Вася в последний раз посмотрел на «настоящего». И поразился. Было видно, что он сейчас не испытывает страха, а только облегчение. Он не дрожал. Уже не боялся.
«Он в очередной раз выжил. Думал, что могут повесить или расстрелять. А тут всего лишь — арестантская рота. А значит останется жив. А там снова и снова будет бороться за свою жизнь. Нет у него больше никакого другого смысла в этой жизни. Вот и радуется».
— Про медаль-то не знал? — весело спросил Бакланов, когда Гриша и настоящий Девяткин вышли.
— Откуда? Выходит, вышла награда, когда я уже уехал из Грозной, — Вася развел руками. — Да, медаль-то, ладно. С крепостью что, с Абинской?

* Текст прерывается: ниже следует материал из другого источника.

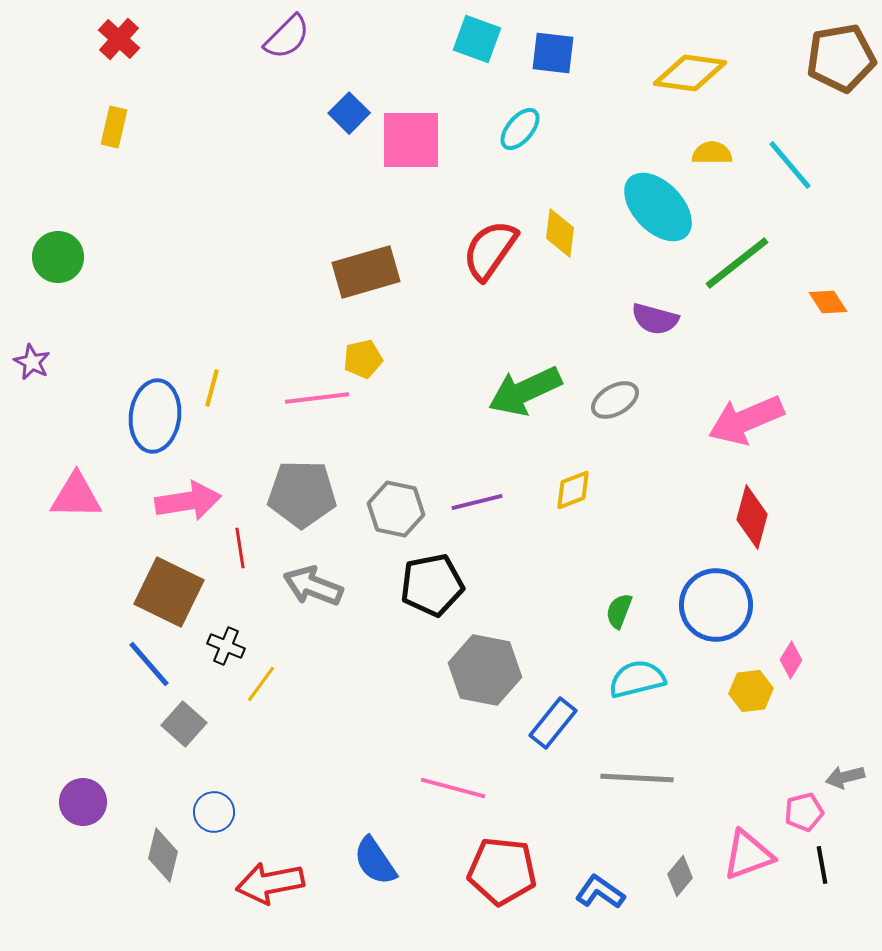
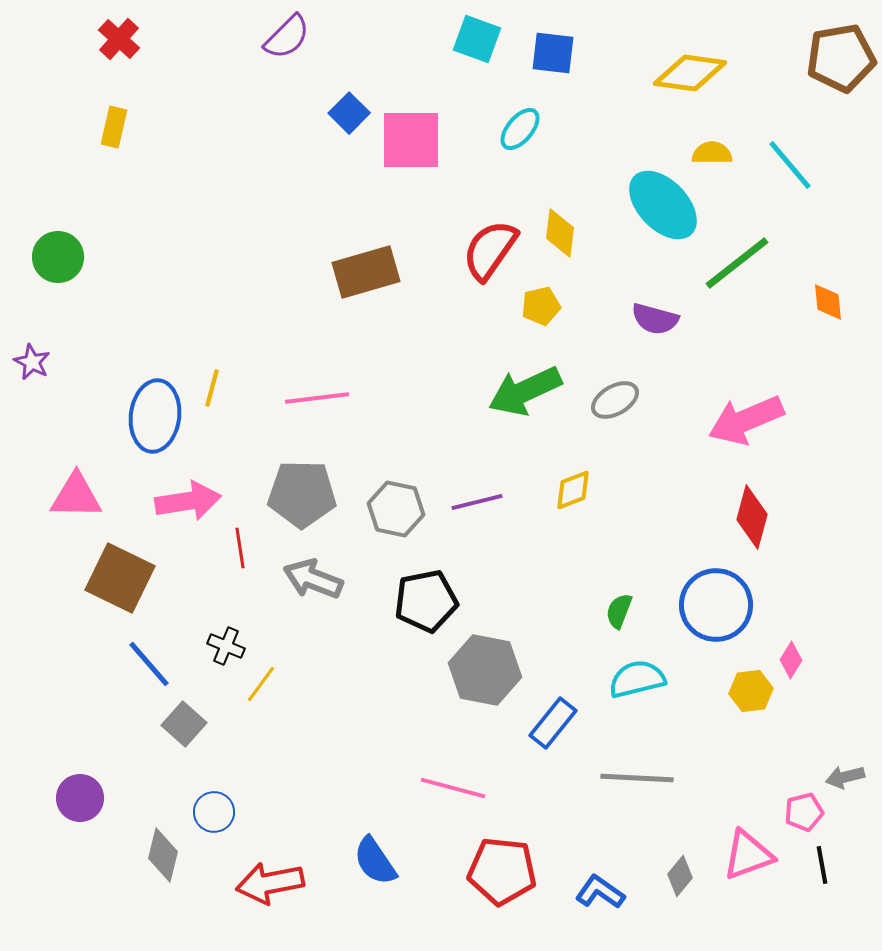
cyan ellipse at (658, 207): moved 5 px right, 2 px up
orange diamond at (828, 302): rotated 27 degrees clockwise
yellow pentagon at (363, 359): moved 178 px right, 53 px up
black pentagon at (432, 585): moved 6 px left, 16 px down
gray arrow at (313, 586): moved 7 px up
brown square at (169, 592): moved 49 px left, 14 px up
purple circle at (83, 802): moved 3 px left, 4 px up
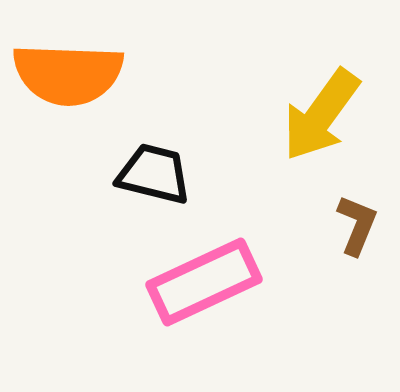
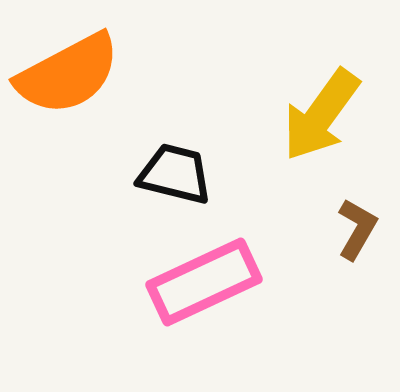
orange semicircle: rotated 30 degrees counterclockwise
black trapezoid: moved 21 px right
brown L-shape: moved 4 px down; rotated 8 degrees clockwise
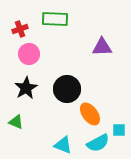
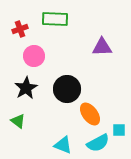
pink circle: moved 5 px right, 2 px down
green triangle: moved 2 px right, 1 px up; rotated 14 degrees clockwise
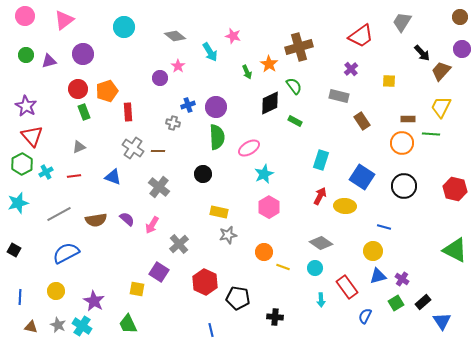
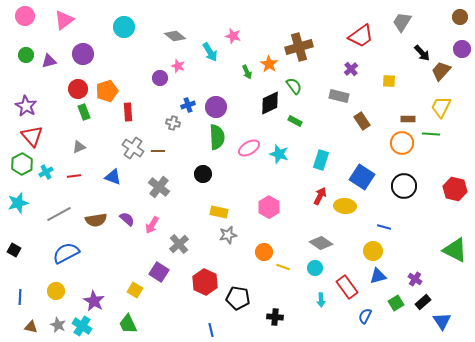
pink star at (178, 66): rotated 16 degrees counterclockwise
cyan star at (264, 174): moved 15 px right, 20 px up; rotated 30 degrees counterclockwise
purple cross at (402, 279): moved 13 px right
yellow square at (137, 289): moved 2 px left, 1 px down; rotated 21 degrees clockwise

Отстояли? Или…
— Успокойся, Вася. Отстояли. Еще как отстояли!
— Вот это дело!
— Да!
— Так, а мне теперь куда, чего? Можно к своим?
— К своим — это куда, в Грозную? Далече будет.
— Не беда. Дойду!
— Это же ты месяц, не меньше, будешь добираться. — улыбнулся Бакланов.
— Ничего. Отдохнул тут у вас. Сил накопил! — улыбнулся Вася.
— Ох, нравишься ты мне! Жаль, жаль, что нет взрослой дочери. Поверстали бы тебя в казаки, эх… — Бакланов вздохнул. — А за «отдых», Вася, не обессудь. Сам понимаешь!
— Понимаю. Зла не держу.
— Ну иди, обнимемся на прощание.
Обнялись.
— Я распоряжусь, чтобы тебе выдали новое обмундирование, сапоги, продуктов.
— Спасибо!
— Тебе спасибо, солдат. Иди с Богом!
И Вася пошел.
Коста. Абинская крепость, 26 мая 1840 года.
Месяц прошел с момента моего прибытия в крепость. Мы были отрезаны от всего мира. Новостей извне — ноль. Лазутчиков — скорее тех, кто таковыми пытался прикидываться — комендант в крепость не пускал. Участились единичные обстрелы часовых. От вооруженных выступлений из форта за дровами и сеном для лошадей полностью отказались, благо что вода была в шаге от 3-го бастиона. В полутора верстах от крепостных валов, в тесном лесу, скапливалось все больше и больше ворогов. Гарнизон отсыпался днем, выставив треть состава в караул, а ночи проводил под ружьем. Напряжение нарастало.